Memory usage: The lead Q8_0 GGUF transformer is 13.71 GB on disk; lighter tiers run 4.89–10.58 GB (verified via the HuggingFace tree API). Because ComfyUI frees the ~8 GiB BF16 encoder before sampling, the sampling-stage peak sits near the chosen GGUF tier plus the VAE and activations — a small fraction of the M2 Max's ~48 GB addressable pool. Even BF16 Raw (24.76 GiB) fits. Live measurements will land at /check/krea-2/m2-max.
Quality notes: Q8_0 is near-indistinguishable from BF16; Q6_K/Q5_K_M are strong; below Q4 expect visible degradation. Turbo is distilled for 8-step CFG-1.0 generation; for maximum fidelity use the Raw tier — see above. Architecture is a single-stream DiT, 12.9B parameters, 28 blocks at width 6144, with grouped-query attention and flow-matching sampling, per the Krea-2-Base-Diffusers model card.

For the full benchmark data, see /check/krea-2/m2-max.

Troubleshooting

Tried to install FlashAttention / bitsandbytes / a `cu12x` wheel and it failed

None of those apply on Apple Silicon. There is no CUDA, no FlashAttention, and no GPU bitsandbytes / GPTQ / AWQ / FP8 / NVFP4 kernel on macOS — ComfyUI runs on the MPS (Metal) backend, and the model is quantized via the GGUF file, not --load-in-4bit or an FP8 build. If a generic Krea 2 or diffusers tutorial tells you to pip install flash-attn, pick a cu128 wheel index, or load the FP8 safetensors, skip those steps — the MPS + GGUF path above is the complete Apple route.

`bf16`-style precision errors or black/garbled output on MPS

bf16 weights frequently break on the MPS backend. This recipe avoids that by leading the GGUF build (dequantized cleanly by ComfyUI-GGUF) rather than the BF16/FP8 safetensors. Make sure PYTORCH_ENABLE_MPS_FALLBACK=1 is set so unimplemented ops fall back to CPU. If you insist on the raw BF16 build, run ComfyUI in its fp16 mode; the GGUF path is the more reliable one on Apple.

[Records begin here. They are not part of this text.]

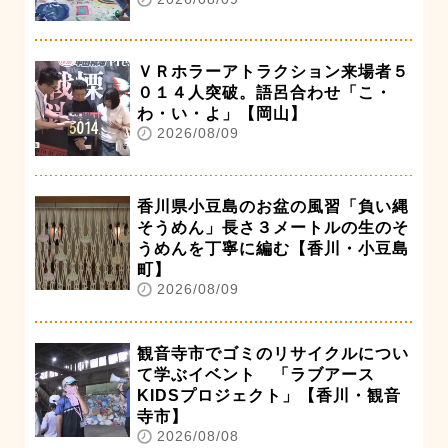
ＶＲホラーアトラクション来場者５
０１４人突破。語呂合わせ「こ・
わ・い・よ」【岡山】
2026/08/09
香川県小豆島のお盆の風習「負い縄
そうめん」長さ３メートルの生のそ
うめんを丁寧に編む【香川・小豆島
町】
2026/08/09
観音寺市でゴミのリサイクルについ
て学ぶイベント 「ラブアース
KIDSプロジェクト」【香川・観音
寺市】
2026/08/08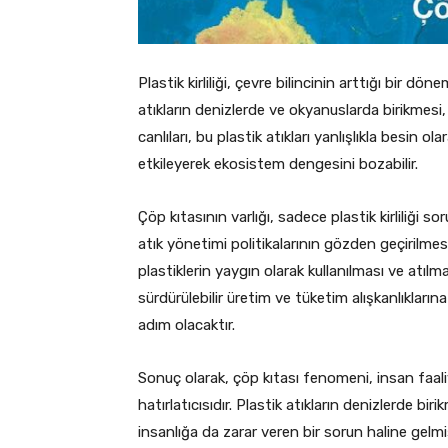
Plastik kirliliği, çevre bilincinin arttığı bir d
atıkların denizlerde ve okyanuslarda birikmesi,
canlıları, bu plastik atıkları yanlışlıkla besin o
etkileyerek ekosistem dengesini bozabilir.
Çöp kıtasının varlığı, sadece plastik kirliliği 
atık yönetimi politikalarının gözden geçirilmesi
plastiklerin yaygın olarak kullanılması ve atılm
sürdürülebilir üretim ve tüketim alışkanlıkların
adım olacaktır.
Sonuç olarak, çöp kıtası fenomeni, insan faaliy
hatırlatıcısıdır. Plastik atıkların denizlerde b
insanlığa da zarar veren bir sorun haline gelm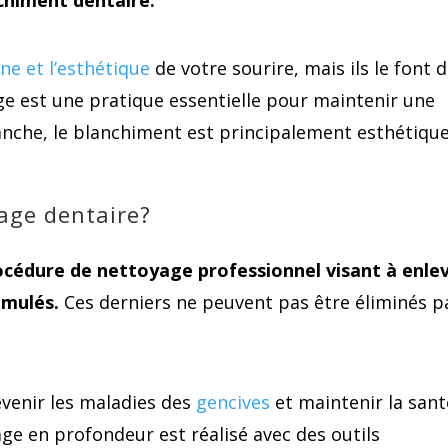
ène et l’esthétique
de votre sourire, mais ils le font 
ge est une pratique essentielle pour maintenir une
vanche, le blanchiment est principalement esthétique
rage dentaire?
cédure de nettoyage professionnel visant à enle
mulés.
Ces derniers ne peuvent pas être éliminés p
venir les maladies des
gencives
et maintenir la sant
ge en profondeur est réalisé avec des outils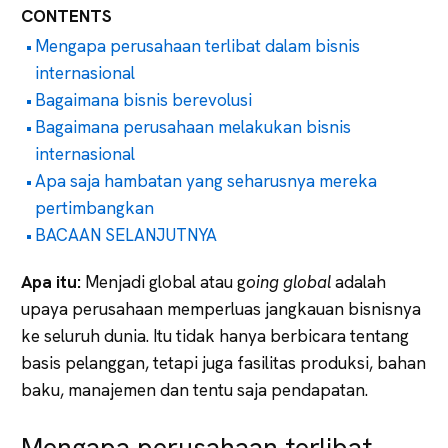
CONTENTS
Mengapa perusahaan terlibat dalam bisnis
internasional
Bagaimana bisnis berevolusi
Bagaimana perusahaan melakukan bisnis
internasional
Apa saja hambatan yang seharusnya mereka
pertimbangkan
BACAAN SELANJUTNYA
Apa itu:
Menjadi global atau g
oing global
adalah
upaya perusahaan memperluas jangkauan bisnisnya
ke seluruh dunia. Itu tidak hanya berbicara tentang
basis pelanggan, tetapi juga fasilitas produksi, bahan
baku, manajemen dan tentu saja pendapatan.
Mengapa perusahaan terlibat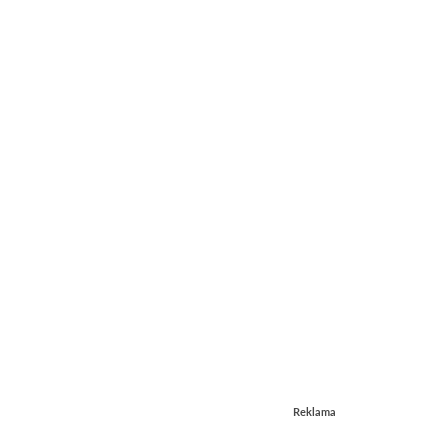
Reklama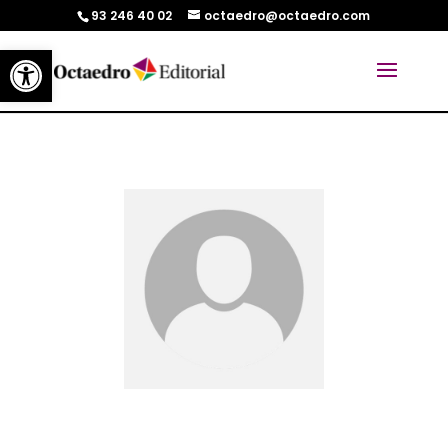
93 246 40 02
octaedro@octaedro.com
Abrir barra de herramientas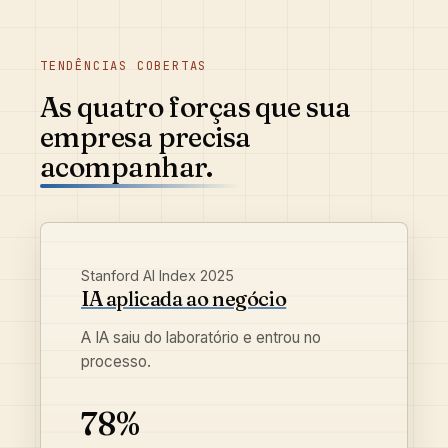
TENDÊNCIAS COBERTAS
As quatro forças que sua
empresa precisa
acompanhar.
Stanford AI Index 2025
IA aplicada ao negócio
A IA saiu do laboratório e entrou no
processo.
78%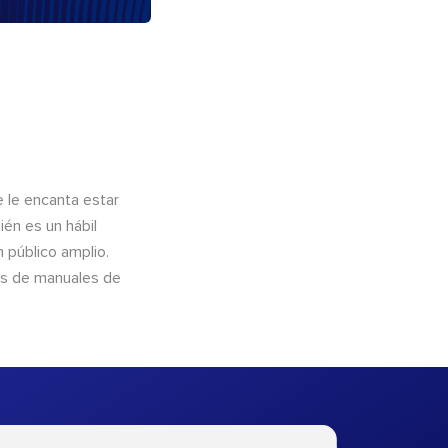
e le encanta estar
ién es un hábil
 público amplio.
és de manuales de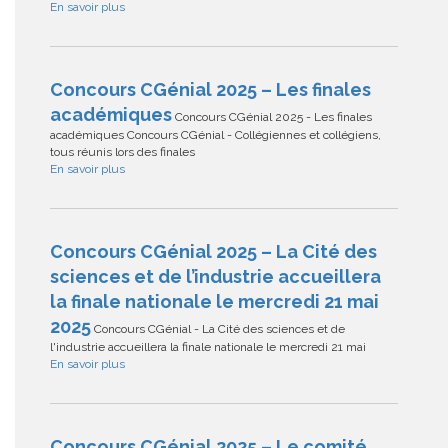
En savoir plus
Concours CGénial 2025 – Les finales
académiques
Concours CGénial 2025 - Les finales
académiques Concours CGénial - Collégiennes et collégiens,
tous réunis lors des finales
En savoir plus
Concours CGénial 2025 – La Cité des
sciences et de l’industrie accueillera
la finale nationale le mercredi 21 mai
2025
Concours CGénial - La Cité des sciences et de
l'industrie accueillera la finale nationale le mercredi 21 mai
En savoir plus
Concours CGénial 2025 – Le comité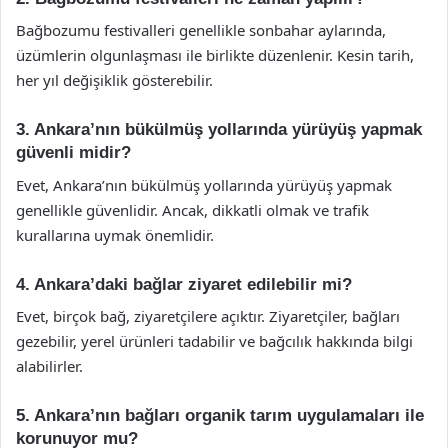
Bağbozumu festivalleri genellikle sonbahar aylarında,
üzümlerin olgunlaşması ile birlikte düzenlenir. Kesin tarih,
her yıl değişiklik gösterebilir.
3. Ankara’nın bükülmüş yollarında yürüyüş yapmak
güvenli midir?
Evet, Ankara’nın bükülmüş yollarında yürüyüş yapmak
genellikle güvenlidir. Ancak, dikkatli olmak ve trafik
kurallarına uymak önemlidir.
4. Ankara’daki bağlar ziyaret edilebilir mi?
Evet, birçok bağ, ziyaretçilere açıktır. Ziyaretçiler, bağları
gezebilir, yerel ürünleri tadabilir ve bağcılık hakkında bilgi
alabilirler.
5. Ankara’nın bağları organik tarım uygulamaları ile
korunuyor mu?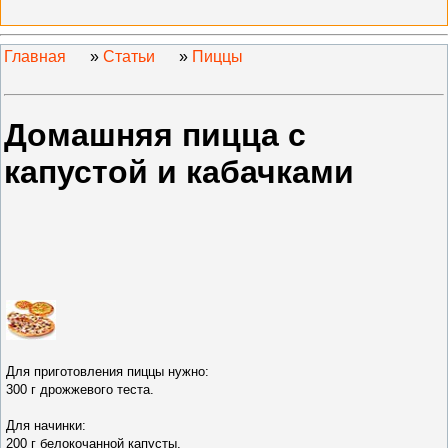
Главная
»
Статьи
»
Пиццы
Домашняя пицца с
капустой и кабачками
Для приготовления пиццы нужно
:
300 г дрожжевого теста.
Для начинки:
200 г белокочанной ка
пусты,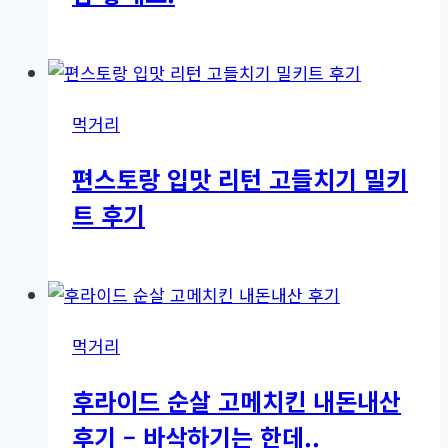
먹거리
편스토랑 입맛 리턴 고들치기 밀키
트 후기
먹거리
후라이드 순살 고메치킨 내돈내산
후기 – 바삭하기는 한데..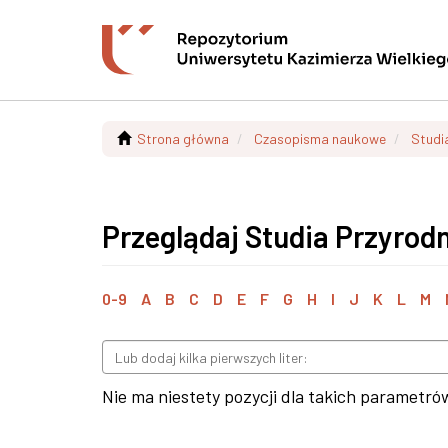
Strona główna
Czasopisma naukowe
Studi
Przeglądaj Studia Przyrodn
0-9
A
B
C
D
E
F
G
H
I
J
K
L
M
Nie ma niestety pozycji dla takich parametró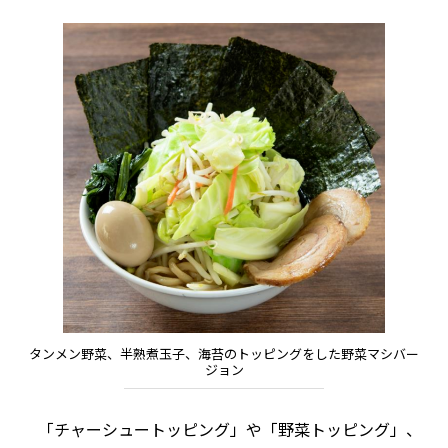
タンメン野菜、半熟煮玉子、海苔のトッピングをした野菜マシバー
ジョン
「チャーシュートッピング」や「野菜トッピング」、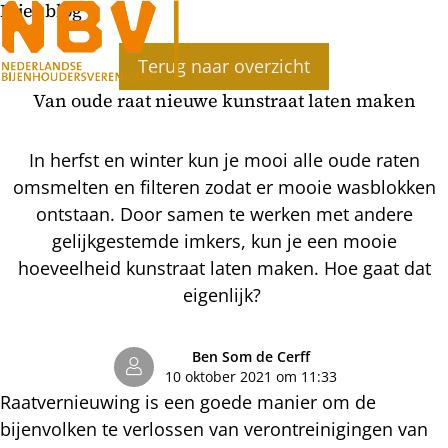
Bijenblog
Ope
Terug naar overzicht
men
Van oude raat nieuwe kunstraat laten maken
In herfst en winter kun je mooi alle oude raten
omsmelten en filteren zodat er mooie wasblokken
ontstaan. Door samen te werken met andere
gelijkgestemde imkers, kun je een mooie
hoeveelheid kunstraat laten maken. Hoe gaat dat
eigenlijk?
Ben Som de Cerff
10 oktober 2021 om 11:33
Raatvernieuwing is een goede manier om de
bijenvolken te verlossen van verontreinigingen van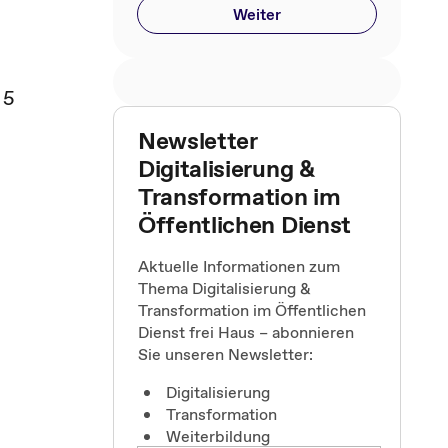
Weiter
 5
Newsletter
Digitalisierung &
Transformation im
Öffentlichen Dienst
Aktuelle Informationen zum
Thema Digitalisierung &
Transformation im Öffentlichen
Dienst frei Haus – abonnieren
Sie unseren Newsletter:
Digitalisierung
Transformation
Weiterbildung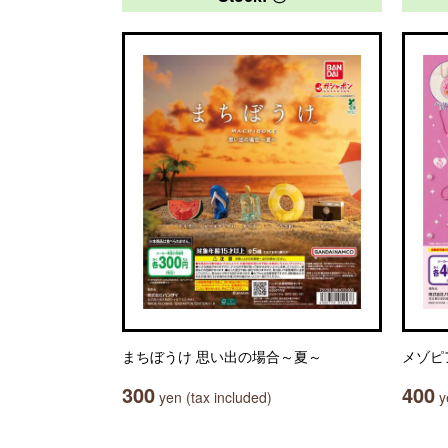
まちぼうけ 思い出の場合～夏～
メゾピ
300
400
yen (tax included)
ye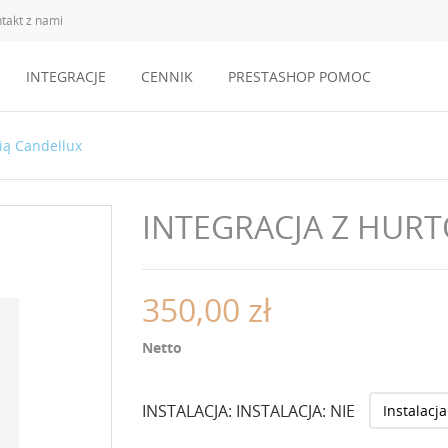
takt z nami
INTEGRACJE
CENNIK
PRESTASHOP POMOC
ią Candellux
INTEGRACJA Z HUR
350,00 zł
Netto
INSTALACJA: INSTALACJA: NIE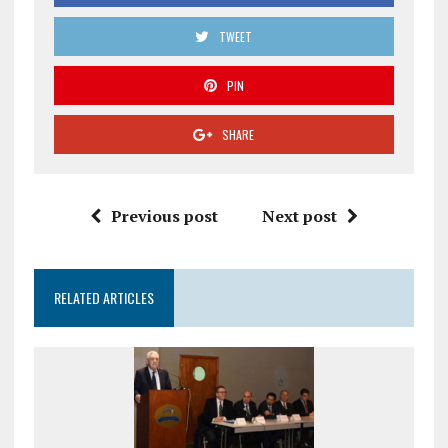
TWEET
PIN
SHARE
Previous post
Next post
RELATED ARTICLES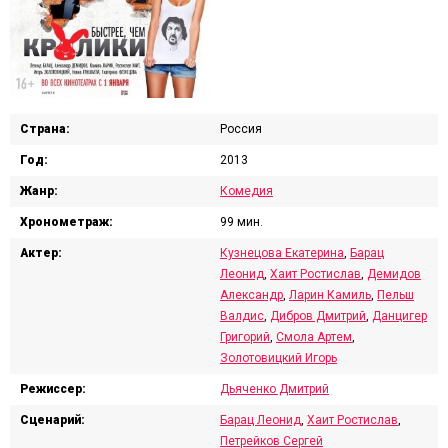
Страна:
Россия
Год:
2013
Жанр:
Комедия
Хронометраж:
99 мин.
Актер:
Кузнецова Екатерина
,
Барац
Леонид
,
Хаит Ростислав
,
Демидов
Александр
,
Ларин Камиль
,
Пельш
Валдис
,
Дибров Дмитрий
,
Данцигер
Григорий
,
Смола Артем
,
Золотовицкий Игорь
Режиссер:
Дьяченко Дмитрий
Сценарий:
Барац Леонид
,
Хаит Ростислав
,
Петрейков Сергей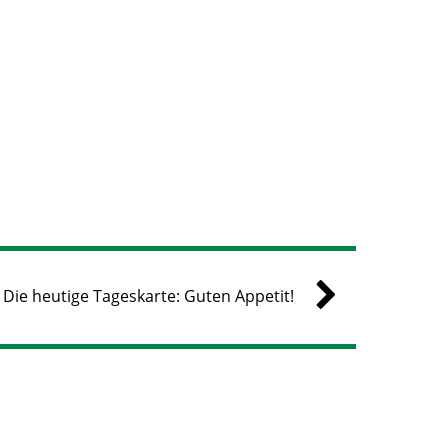
Die heutige Tageskarte: Guten Appetit!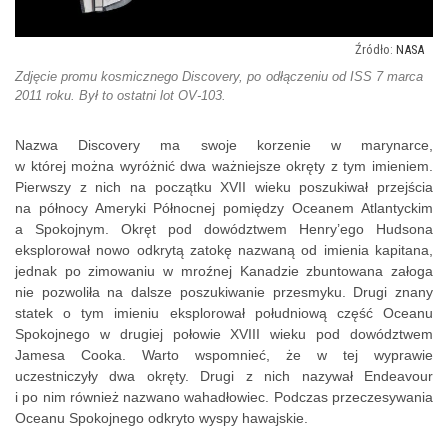
NASA
Zdjęcie promu kosmicznego Discovery, po odłączeniu od ISS 7 marca
2011 roku. Był to ostatni lot OV-103.
Nazwa Discovery ma swoje korzenie w marynarce,
w której można wyróżnić dwa ważniejsze okręty z tym imieniem.
Pierwszy z nich na początku XVII wieku poszukiwał przejścia
na północy Ameryki Północnej pomiędzy Oceanem Atlantyckim
a Spokojnym. Okręt pod dowództwem Henry’ego Hudsona
eksplorował nowo odkrytą zatokę nazwaną od imienia kapitana,
jednak po zimowaniu w mroźnej Kanadzie zbuntowana załoga
nie pozwoliła na dalsze poszukiwanie przesmyku. Drugi znany
statek o tym imieniu eksplorował południową część Oceanu
Spokojnego w drugiej połowie XVIII wieku pod dowództwem
Jamesa Cooka. Warto wspomnieć, że w tej wyprawie
uczestniczyły dwa okręty. Drugi z nich nazywał Endeavour
i po nim również nazwano wahadłowiec. Podczas przeczesywania
Oceanu Spokojnego odkryto wyspy hawajskie.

"Unet Loader (GGUF) node not found"

Install ComfyUI-GGUF (city96) in custom_nodes/, run pip install --upgrade gguf, and restart ComfyUI.

Generation is slow

The ComfyUI-MPS path is the fallback route on Apple — the most-maintained MLX image tool (mflux) does not support Krea 2 yet, and Draw Things has no confirmed Krea 2 build, so there is no faster Metal-native option for this model today. Expect slower per-image times than a CUDA GPU; drop to a lighter GGUF tier or lower the resolution/steps for faster iteration. If macOS reports memory pressure on a heavy Raw run, raise the GPU wired limit with sudo sysctl iogpu.wired_limit_mb=<MB> (Sonoma 14 / Sequoia 15+; older macOS uses debug.iogpu.wired_limit in bytes), leaving 8–16 GB headroom for the OS — temporary, resets on reboot.